__About this exercise__:
Using the records that appear below, write out exactly the lines from the one with "info@gadpanguintza.gob.ec" through the one with "GAD PARROQUIAL PANGUINTZA.", keeping both end lines.

__Task input__:

%%

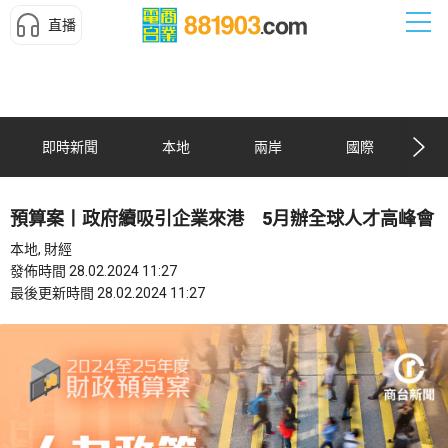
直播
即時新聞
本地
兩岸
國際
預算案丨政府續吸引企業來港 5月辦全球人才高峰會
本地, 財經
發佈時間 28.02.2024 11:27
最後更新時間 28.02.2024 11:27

%%
%%

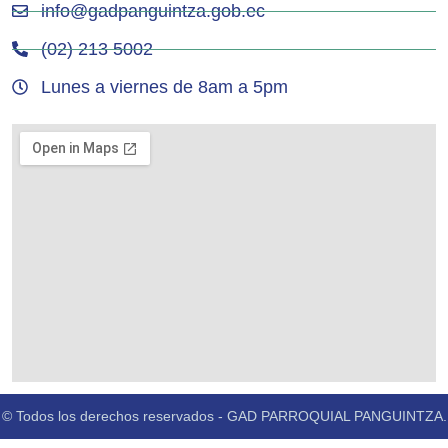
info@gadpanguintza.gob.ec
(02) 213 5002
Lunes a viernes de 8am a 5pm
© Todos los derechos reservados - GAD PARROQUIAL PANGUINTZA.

%%

__Written response__:
info@gadpanguintza.gob.ec
(02) 213 5002
Lunes a viernes de 8am a 5pm
© Todos los derechos reservados - GAD PARROQUIAL PANGUINTZA.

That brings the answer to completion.